If you are looking for a checklist of requirements for EI, you won’t get one because it does not exist, and it’s not possible for one to exist - inspiration can happen and be measured in as many ways as there are teams. Truelight hit the nail on the head here:
Judges are guided by an experienced and trained Judge Advisor, which should ensure that the judging process at its core is similar across all events. Judges also receive a handbook, which is not public.
But, there is the awards manual, which explicitly sets guidelines for EI, and while it does not give an explicit set of guidelines for CA, the descriptions of the submission contents are the guidelines there:
EI specifically recognizes engineering outreach, impact, etc. FIRST has many facets and can inspire people to pursue many passions (engineering, science, technology, math, teaching, medicine, outreach, etc), but this award is primarily about ways a team is inspiring others to the field of engineering. Applying for CA is neither a guideline nor requirement.

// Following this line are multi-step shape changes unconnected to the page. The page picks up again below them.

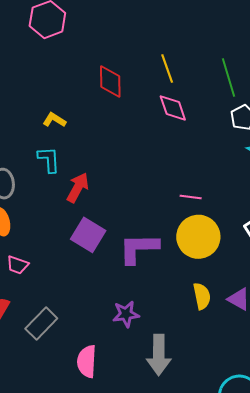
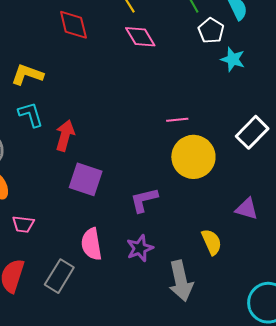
yellow L-shape: (54, 120) -> (27, 75), size x1.4
purple L-shape: (139, 248) -> (144, 200), moved, size x0.7
yellow semicircle: (202, 296) -> (212, 242), moved
pink semicircle: (87, 361) -> (91, 244), moved

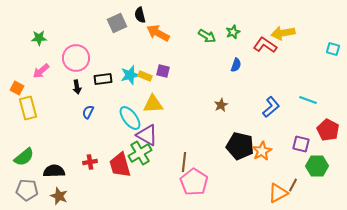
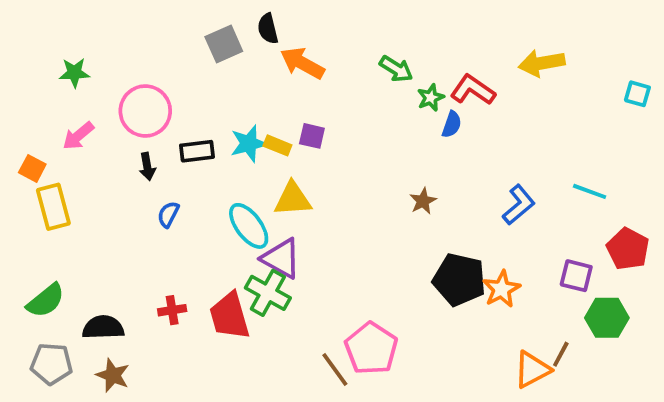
green star: (233, 32) -> (431, 98), moved
red L-shape: (265, 45) -> (473, 90), moved
green cross: (140, 153) -> (268, 293), turned -30
brown line: (184, 162) -> (335, 370), moved, turned -42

CA is a more broad and is about the experience: the impact of the team on their community, sponsors, and the team members itself, and the partnership that forms between those groups. FIRST is a competition of engineering, so naturally this experience will involve engineering in some way, but FIRST is not “FIRE: For Inspiration and Recognition of Engineering” - it’s more than robots, and the CA recognizes the “more than robots” part (though robots can be a method used to achieve the “more than robots” impact). From the awards manual:
There is some overlap between the two awards (measurable impact), and the qualities of some activities can satisfy what the judges are looking for for both awards, which is why many teams win both in the span of a season or successive seasons. But they are two very different awards.